Each line from the one containing "Молодь парафії Воскресіння запрошує" through the end of the data below is to be output verbatim, with no lines added or left out.

··· The records

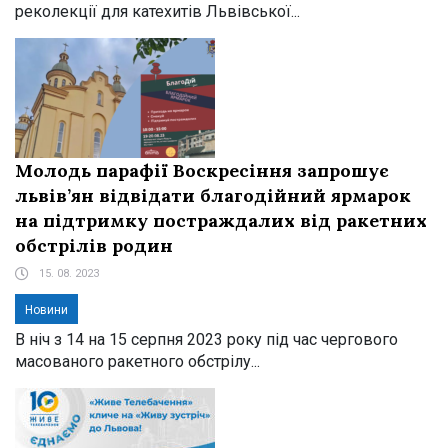
реколекції для катехитів Львівської...
Молодь парафії Воскресіння запрошує
львів’ян відвідати благодійний ярмарок
на підтримку постраждалих від ракетних
обстрілів родин
15. 08. 2023
Новини
В ніч з 14 на 15 серпня 2023 року під час чергового
масованого ракетного обстрілу...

······

▸ **Response box**
Молодь парафії Воскресіння запрошує
львів’ян відвідати благодійний ярмарок
на підтримку постраждалих від ракетних
обстрілів родин
15. 08. 2023
Новини
В ніч з 14 на 15 серпня 2023 року під час чергового
масованого ракетного обстрілу...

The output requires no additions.